Data-linkage studies have reported an association between congenital anomalies and childhood cancer. However, few studies have focused on the differences in the effect of congenital anomalies on cancer as a function of attained age. We aimed to examine associations between anomalies and childhood cancer as a function of attained age among children born in Oklahoma.

METHODS

Data were obtained from the Oklahoma State Department of Health from 1997 to 2009 (n = 591,235). We linked Vital Statistics records for singleton deliveries to the Oklahoma Birth Defects Registry and the Oklahoma Central Cancer Registry using name and birth date. To assess the relation between anomalies and childhood cancer, we used Cox regression analysis allowing for a nonproportional hazards for anomalies as a function of age.

RESULTS

There were 23,368 (4.0%) children with anomalies and 531 (0.1%) children with cancer. When considering 3-year age intervals, we detected an increased hazard of any childhood cancer in children with anomalies compared with those without anomalies before 1 year of age (hazard ratio, 14.1; 95% confidence interval, 8.3-23.7) and at 3 years of age (hazard ratio, 2.3; 95% confidence interval, 1.6-3.2). The increased hazard declined with increasing time since birth, with the effect diminished by 6 years of age.

CONCLUSION

Our results were consistent with previous studies indicating an increased rate of childhood cancer among children with anomalies at younger ages. Furthermore, our study added a methodological refinement of assessing the effect of anomalies as a function of attained age. Birth Defects Research (Part A) 106:633-642, 2016. © 2016 Wiley Periodicals, Inc.

摘要

背景

数据关联研究报告了先天性异常与儿童癌症之间的关联。然而,很少有研究关注先天性异常对癌症影响随年龄增长的差异。我们旨在研究俄克拉荷马州出生儿童中,先天性异常与儿童癌症之间随年龄增长的关联。

方法

数据来自1997年至2009年俄克拉荷马州卫生部(n = 591,235)。我们使用姓名和出生日期将单胎分娩的生命统计记录与俄克拉荷马州出生缺陷登记处和俄克拉荷马州中央癌症登记处相链接。

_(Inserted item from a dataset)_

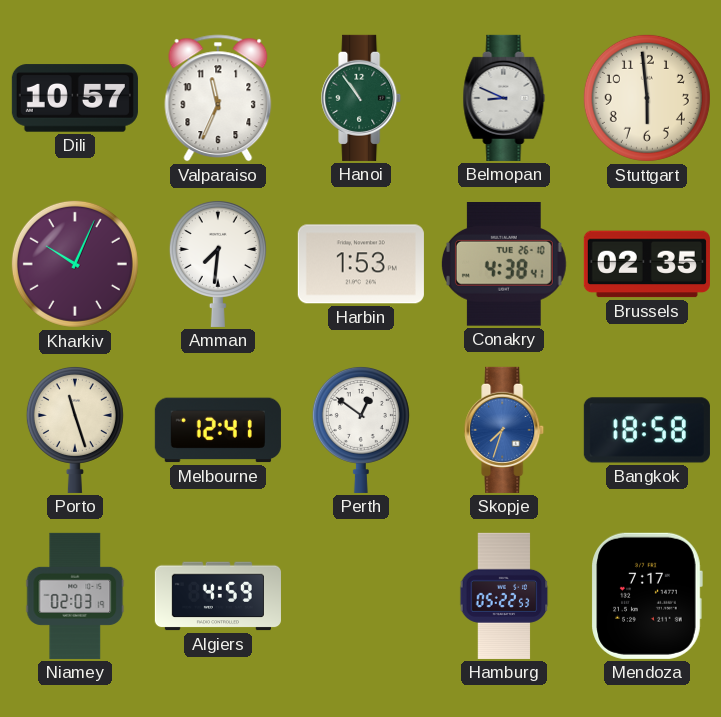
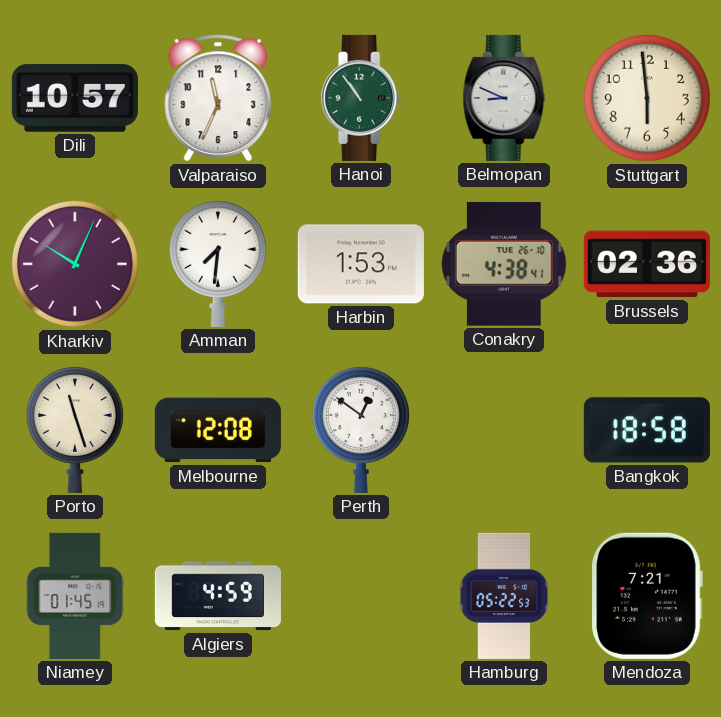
Brussels: 02:35 -> 02:36
Melbourne: 12:41 -> 12:08
Skopje: 7:33 -> none
Niamey: 02:03 -> 01:45
Mendoza: 7:17 -> 7:21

为了评估先天性异常与儿童癌症之间的关系,我们使用Cox回归分析,该分析考虑了先天性异常随年龄变化的非比例风险。

结果

有23,368名(4.0%)儿童患有先天性异常,531名(0.1%)儿童患有癌症。当按3岁年龄间隔考虑时,我们发现先天性异常儿童在1岁前(风险比,14.1;95%置信区间,8.3 - 23.7)和3岁时(风险比,2.3;95%置信区间,1.6 - 3.2)患任何儿童癌症的风险高于无先天性异常的儿童。随着出生后时间的增加,风险增加的幅度下降,到6岁时影响减弱。

结论

我们的结果与先前的研究一致,表明年龄较小的先天性异常儿童患儿童癌症的几率增加。此外,我们的研究在评估先天性异常随年龄增长的影响方面增加了方法上的改进。《出生缺陷研究(A部分)》106:633 - 642,2016年。© 2016威利期刊公司。